Officer Who Fatally Shot Quintonio LeGrier Files Lawsuit

Officer Robert Rialmo seeks $50,000 for physical and emotional trauma, and $10 million in punitive damages, according to his attorney Joel Brodsky

quintonio bettie
Photo Courtesy of Family

The Chicago Police officer who shot and killed 19-year-old Quintonio Legrier in December 2015 filed a lawsuit Friday against LeGrier’s family's estate.

Officer Robert Rialmo says LeGrier assaulted him before any shots were fired, and claims that the accidental shooting death of 55-year-old neighbor Bettie Jones is LeGrier’s fault, not his.

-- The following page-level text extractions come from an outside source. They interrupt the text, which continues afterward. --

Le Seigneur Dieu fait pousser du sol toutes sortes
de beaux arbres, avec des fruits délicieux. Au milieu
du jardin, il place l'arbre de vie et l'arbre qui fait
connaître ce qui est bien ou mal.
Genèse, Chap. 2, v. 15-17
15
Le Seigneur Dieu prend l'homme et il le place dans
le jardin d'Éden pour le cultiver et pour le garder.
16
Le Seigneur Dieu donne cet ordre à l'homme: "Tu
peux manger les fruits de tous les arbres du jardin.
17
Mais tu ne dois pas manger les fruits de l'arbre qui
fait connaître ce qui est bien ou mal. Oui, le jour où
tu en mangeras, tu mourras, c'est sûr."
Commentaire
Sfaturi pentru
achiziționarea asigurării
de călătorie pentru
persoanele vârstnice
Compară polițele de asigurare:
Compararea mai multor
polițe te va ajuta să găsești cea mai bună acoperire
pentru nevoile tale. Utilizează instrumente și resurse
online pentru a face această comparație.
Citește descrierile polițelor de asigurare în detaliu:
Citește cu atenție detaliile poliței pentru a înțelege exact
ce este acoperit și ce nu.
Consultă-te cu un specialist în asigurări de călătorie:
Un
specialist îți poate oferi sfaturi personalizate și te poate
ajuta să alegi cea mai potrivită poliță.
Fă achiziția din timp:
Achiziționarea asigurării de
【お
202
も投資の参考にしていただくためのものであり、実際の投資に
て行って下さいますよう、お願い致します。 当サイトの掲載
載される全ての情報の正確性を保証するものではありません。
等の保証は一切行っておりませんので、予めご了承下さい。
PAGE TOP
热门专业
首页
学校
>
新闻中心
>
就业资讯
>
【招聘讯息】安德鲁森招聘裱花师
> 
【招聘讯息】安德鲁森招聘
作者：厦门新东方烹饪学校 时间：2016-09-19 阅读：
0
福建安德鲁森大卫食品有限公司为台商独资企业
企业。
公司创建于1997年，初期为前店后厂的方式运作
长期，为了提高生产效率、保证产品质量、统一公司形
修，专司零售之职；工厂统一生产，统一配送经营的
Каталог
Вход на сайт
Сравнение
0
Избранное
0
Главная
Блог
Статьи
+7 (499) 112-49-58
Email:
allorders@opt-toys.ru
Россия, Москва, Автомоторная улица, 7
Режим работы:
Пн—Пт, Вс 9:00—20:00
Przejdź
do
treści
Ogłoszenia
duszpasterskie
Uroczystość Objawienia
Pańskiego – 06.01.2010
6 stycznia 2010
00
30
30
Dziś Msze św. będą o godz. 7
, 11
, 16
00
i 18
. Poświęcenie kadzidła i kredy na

According to his attorney Joel Brodsky, Rialmo is seeking $50,000 for physical and emotional trauma, and $10 million in punitive damages.

Rialmo’s lawsuit is a counter-claim attached to the wrongful death suit originally filed against the city by LeGrier's father, Antonio LeGrier, Brodsky says.

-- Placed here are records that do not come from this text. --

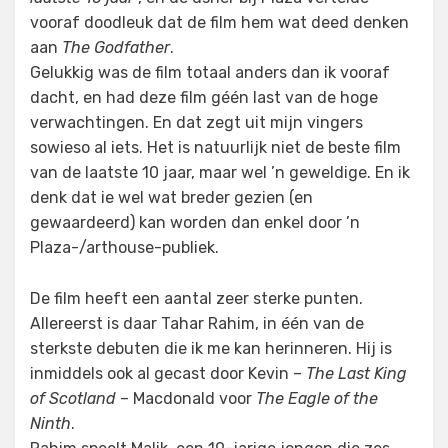
vooraf doodleuk dat de film hem wat deed denken
aan
The Godfather
.
Gelukkig was de film totaal anders dan ik vooraf
dacht, en had deze film géén last van de hoge
verwachtingen. En dat zegt uit mijn vingers
sowieso al iets. Het is natuurlijk niet de beste film
van de laatste 10 jaar, maar wel ’n geweldige. En ik
denk dat ie wel wat breder gezien (en
gewaardeerd) kan worden dan enkel door ’n
Plaza-/arthouse-publiek.
De film heeft een aantal zeer sterke punten.
Allereerst is daar Tahar Rahim, in één van de
sterkste debuten die ik me kan herinneren. Hij is
inmiddels ook al gecast door Kevin –
The Last King
of Scotland
– Macdonald voor
The Eagle of the
Ninth
.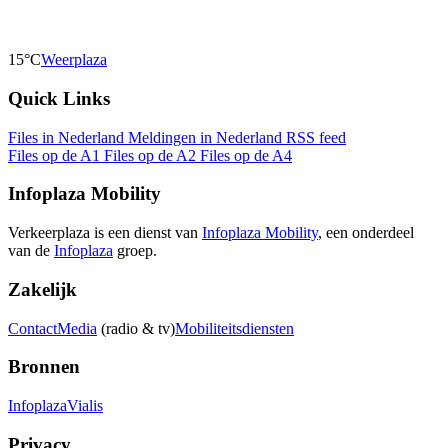
15°C
Weerplaza
Quick Links
Files in Nederland
Meldingen in Nederland
RSS feed
Files op de A1
Files op de A2
Files op de A4
Infoplaza Mobility
Verkeerplaza is een dienst van
Infoplaza Mobility
, een onderdeel
van de
Infoplaza
groep.
Zakelijk
Contact
Media
(radio & tv)
Mobiliteitsdiensten
Bronnen
Infoplaza
Vialis
Privacy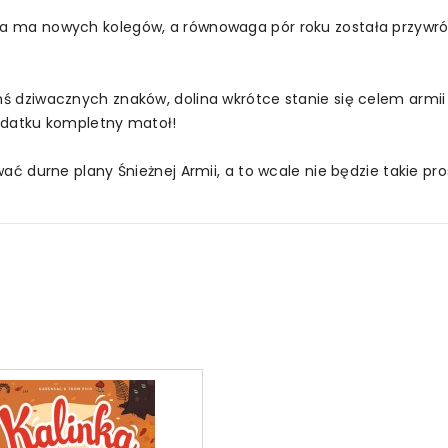
nka ma nowych kolegów, a równowaga pór roku została przywr
chś dziwacznych znaków, dolina wkrótce stanie się celem armi
 dodatku kompletny matoł!
ować durne plany Śnieżnej Armii, a to wcale nie będzie takie pro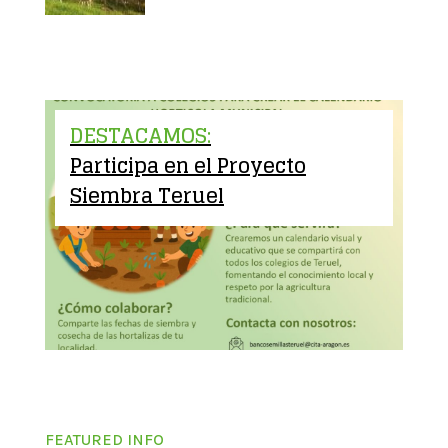
DESTACAMOS:
Participa en el Proyecto
Siembra Teruel
FEATURED INFO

Brodsky says the claim by LeGrier’s attorney that Quintonio was 20-30 feet from Rialmo is false, but rather that Rialmo showed restraint, while Quintonio was much closer with a bat. Brodsky also says that this lawsuit would likely not have been filed if the family didn’t file a lawsuit first.

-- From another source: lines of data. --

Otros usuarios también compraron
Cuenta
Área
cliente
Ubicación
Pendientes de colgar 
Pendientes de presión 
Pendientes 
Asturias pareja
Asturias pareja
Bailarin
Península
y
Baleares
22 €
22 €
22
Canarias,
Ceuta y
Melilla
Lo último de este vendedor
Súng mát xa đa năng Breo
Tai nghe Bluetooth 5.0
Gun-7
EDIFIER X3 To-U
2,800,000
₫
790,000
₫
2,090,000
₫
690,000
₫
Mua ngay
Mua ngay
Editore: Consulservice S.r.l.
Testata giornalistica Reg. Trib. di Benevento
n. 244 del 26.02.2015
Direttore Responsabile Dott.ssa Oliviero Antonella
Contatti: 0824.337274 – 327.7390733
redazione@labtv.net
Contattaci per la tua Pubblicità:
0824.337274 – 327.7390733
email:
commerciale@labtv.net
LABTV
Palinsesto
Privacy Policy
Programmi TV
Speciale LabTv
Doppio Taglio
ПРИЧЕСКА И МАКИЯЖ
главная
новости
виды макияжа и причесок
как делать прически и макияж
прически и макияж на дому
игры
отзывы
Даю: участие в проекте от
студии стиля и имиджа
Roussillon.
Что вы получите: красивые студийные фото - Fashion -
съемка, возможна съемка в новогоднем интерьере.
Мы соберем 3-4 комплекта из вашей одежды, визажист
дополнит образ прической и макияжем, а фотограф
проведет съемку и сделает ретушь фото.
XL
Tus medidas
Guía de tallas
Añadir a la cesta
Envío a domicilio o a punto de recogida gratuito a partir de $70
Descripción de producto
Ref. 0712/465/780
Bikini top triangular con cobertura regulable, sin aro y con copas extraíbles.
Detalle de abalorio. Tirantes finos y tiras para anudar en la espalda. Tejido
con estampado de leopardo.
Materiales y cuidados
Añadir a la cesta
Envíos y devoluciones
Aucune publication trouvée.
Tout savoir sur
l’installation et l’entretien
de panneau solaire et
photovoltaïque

Quintonio LeGrier was a 19-year-old Northern Illinois University student studying engineering. He was shot and killed around 4:25 a.m. on Dec. 26 in the 4700 block of West Erie in the West Garfield Park neighborhood, as police responded to a domestic disturbance report involving LeGrier and his father.

Jones was a mother of five who lived in the same building and was “accidentally struck and tragically killed,” according to a statement from the Chicago Police Department issued after her death.

Both deaths were ruled homicides, and the Independent Police Review Authority continues to investigate. On Dec. 28, Mayor Emanuel announced a new policy following the incident that officers involved in shootings will now be immediately removed from field duties.

Although police called Quintonio LeGrier a "combative subject," LeGrier’s lawsuit argues that Quintonio was unarmed and "never posed a danger of threat or harm." The suit also called the shooting "excessive and unreasonable.”

Brodsky says his client is suffering tremendously, and doesn’t want people to rush to judgment on what happened.